Extracted page text data
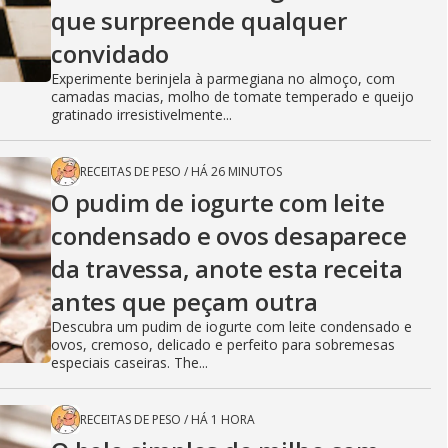
que surpreende qualquer
convidado
Experimente berinjela à parmegiana no almoço, com
camadas macias, molho de tomate temperado e queijo
gratinado irresistivelmente...
RECEITAS DE PESO
/
HÁ 26 MINUTOS
O pudim de iogurte com leite
condensado e ovos desaparece
da travessa, anote esta receita
antes que peçam outra
Descubra um pudim de iogurte com leite condensado e
ovos, cremoso, delicado e perfeito para sobremesas
especiais caseiras. The...
RECEITAS DE PESO
/
HÁ 1 HORA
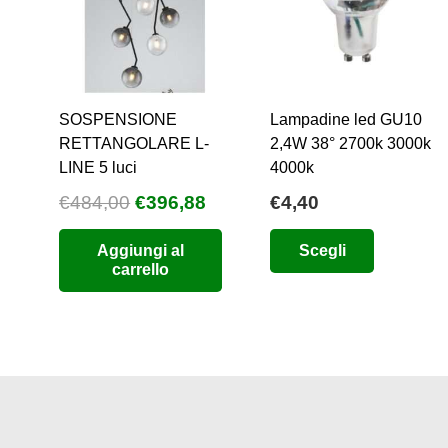
SOSPENSIONE
Lampadine led GU10
RETTANGOLARE L-
2,4W 38° 2700k 3000k
LINE 5 luci
4000k
Il
Il
€
484,00
€
396,88
€
4,40
prezzo
prezzo
Questo
Aggiungi al
Scegli
originale
attuale
prodotto
carrello
era:
è:
ha
€484,00.
€396,88.
più
varianti.
Le
opzioni
possono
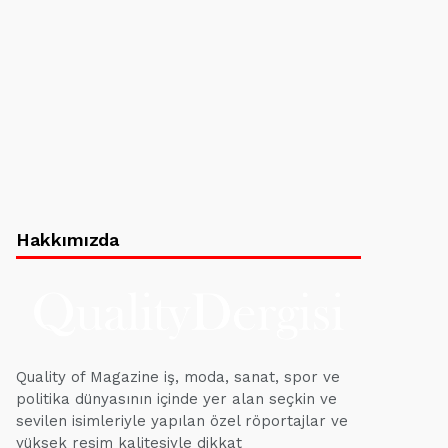
Hakkımızda
Quality of Magazine iş, moda, sanat, spor ve
politika dünyasının içinde yer alan seçkin ve
sevilen isimleriyle yapılan özel röportajlar ve
yüksek resim kalitesiyle dikkat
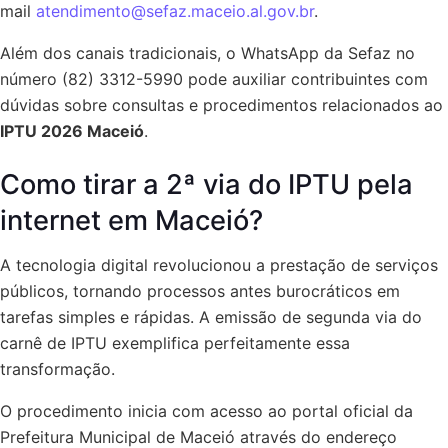
mail
atendimento@sefaz.maceio.al.gov.br
.
Além dos canais tradicionais, o WhatsApp da Sefaz no
número (82) 3312-5990 pode auxiliar contribuintes com
dúvidas sobre consultas e procedimentos relacionados ao
IPTU 2026 Maceió
.
Como tirar a 2ª via do IPTU pela
internet em Maceió?
A tecnologia digital revolucionou a prestação de serviços
públicos, tornando processos antes burocráticos em
tarefas simples e rápidas. A emissão de segunda via do
carnê de IPTU exemplifica perfeitamente essa
transformação.
O procedimento inicia com acesso ao portal oficial da
Prefeitura Municipal de Maceió através do endereço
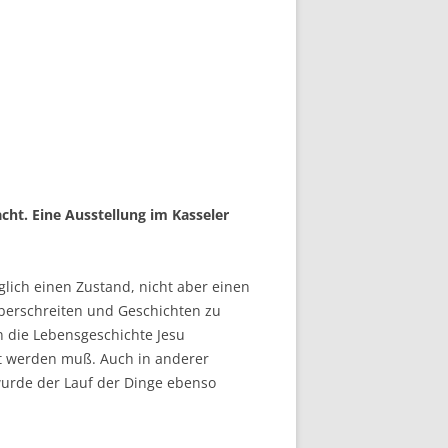
cht. Eine Ausstellung im Kasseler
glich einen Zustand, nicht aber einen
berschreiten und Geschichten zu
n die Lebensgeschichte Jesu
ert werden muß. Auch in anderer
 wurde der Lauf der Dinge ebenso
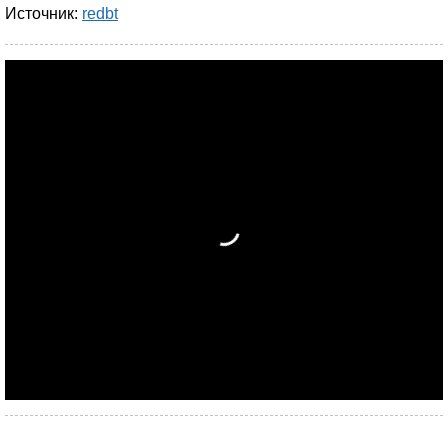
Источник:
redbt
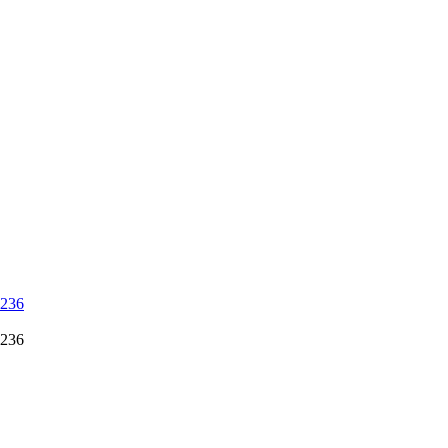
 236
 236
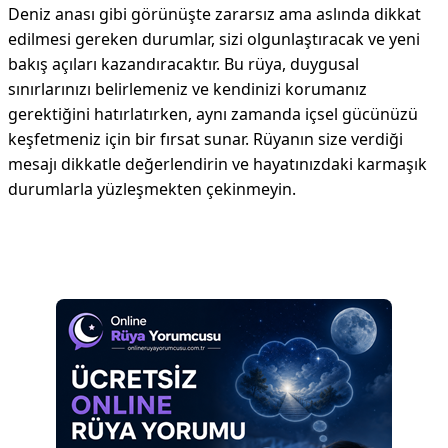
Deniz anası gibi görünüşte zararsız ama aslında dikkat
edilmesi gereken durumlar, sizi olgunlaştıracak ve yeni
bakış açıları kazandıracaktır. Bu rüya, duygusal
sınırlarınızı belirlemeniz ve kendinizi korumanız
gerektiğini hatırlatırken, aynı zamanda içsel gücünüzü
keşfetmeniz için bir fırsat sunar. Rüyanın size verdiği
mesajı dikkatle değerlendirin ve hayatınızdaki karmaşık
durumlarla yüzleşmekten çekinmeyin.
Reklam Alanı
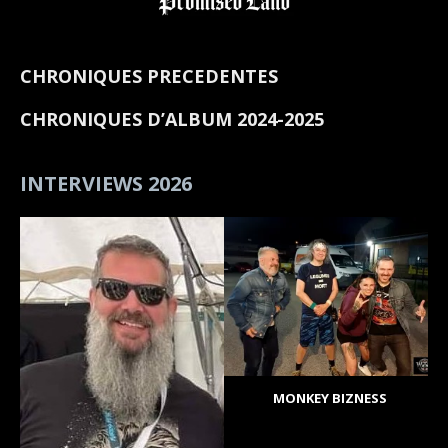
CHRONIQUES PRECEDENTES
CHRONIQUES D’ALBUM 2024-2025
INTERVIEWS 2026
MONKEY BIZNESS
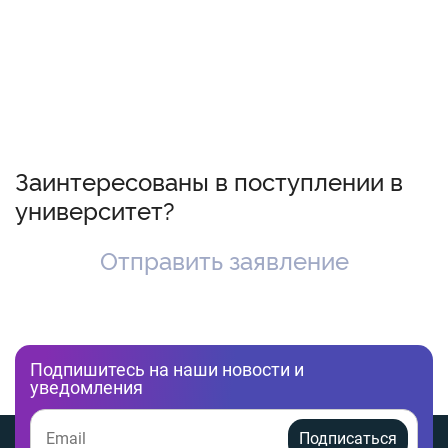
Заинтересованы в поступлении в
университет?
Отправить заявление
Подпишитесь на наши новости и
уведомления
Подписаться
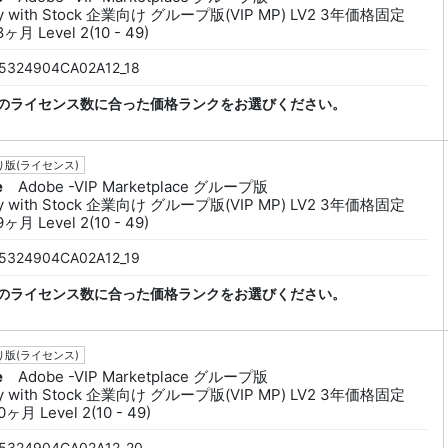
py with Stock 企業向け グループ版(VIP MP) LV2 3年価格固定
ヶ月 Level 2(10 - 49)
5324904CA02A12_18
のライセンス数に合った価格ランクをお選びください。
版(ライセンス)
e
Adobe -VIP Marketplace グループ版
py with Stock 企業向け グループ版(VIP MP) LV2 3年価格固定
ヶ月 Level 2(10 - 49)
5324904CA02A12_19
のライセンス数に合った価格ランクをお選びください。
版(ライセンス)
e
Adobe -VIP Marketplace グループ版
py with Stock 企業向け グループ版(VIP MP) LV2 3年価格固定
ヶ月 Level 2(10 - 49)
5324904CA02A12_20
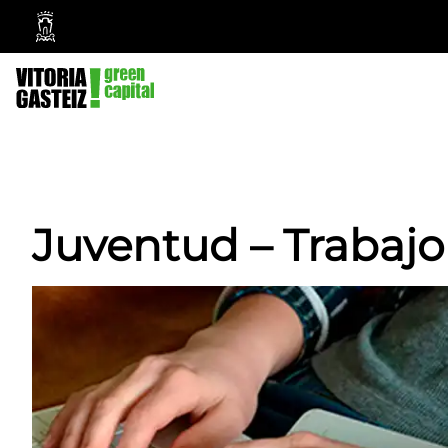
Ayuntamiento
Vitoria-
Gasteiz
Juventud –
Trabajo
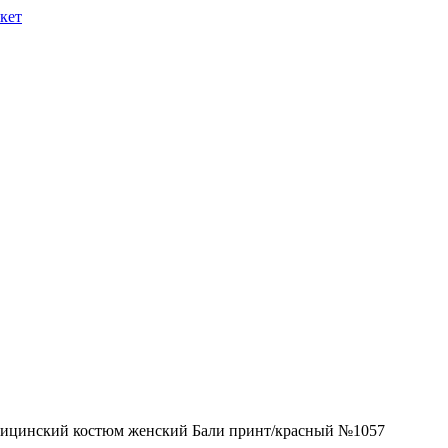
ицинский костюм женский Бали принт/красный №1057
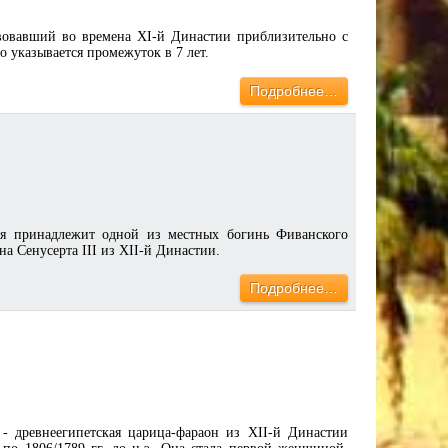
твовавший во времена XI-й Династии приблизительно с
о указывается промежуток в 7 лет.
Подробнее…
мя принадлежит одной из местных богинь Фиванского
а Сенусерта III из XII-й Династии.
Подробнее…
 - древнеегипетская царица-фараон из XII-й Династии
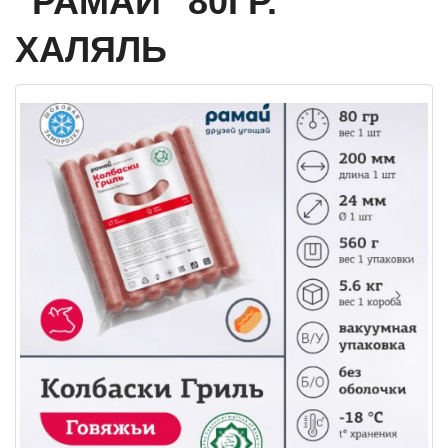
"РАМАЙ" 80ГР.
ХАЛЯЛЬ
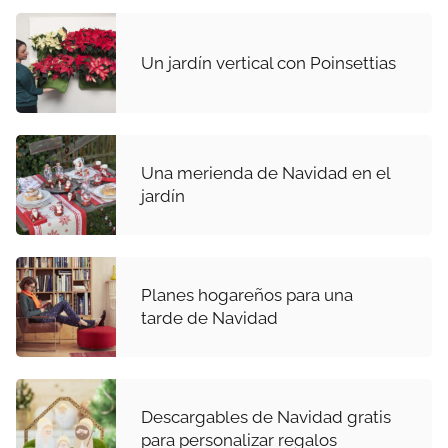
Un jardín vertical con Poinsettias
Una merienda de Navidad en el
jardín
Planes hogareños para una
tarde de Navidad
Descargables de Navidad gratis
para personalizar regalos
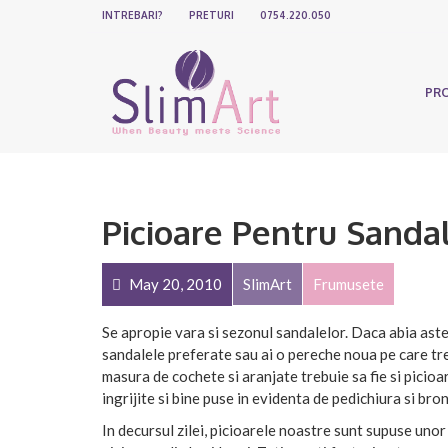
INTREBARI?
PRETURI
0754.220.050
PR
Picioare Pentru Sanda
May 20, 2010
SlimArt
Frumusete
Se apropie vara si sezonul sandalelor. Daca abia aste
sandalele preferate sau ai o pereche noua pe care tre
masura de cochete si aranjate trebuie sa fie si picioa
ingrijite si bine puse in evidenta de pedichiura si bron
In decursul zilei, picioarele noastre sunt supuse unor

[TASK PROMPT]: Each line of the data in which the string "condensado" appears needs to be copied.

[RESPONSE AREA]:
condensado e ovos desaparece
Descubra um pudim de iogurte com leite condensado e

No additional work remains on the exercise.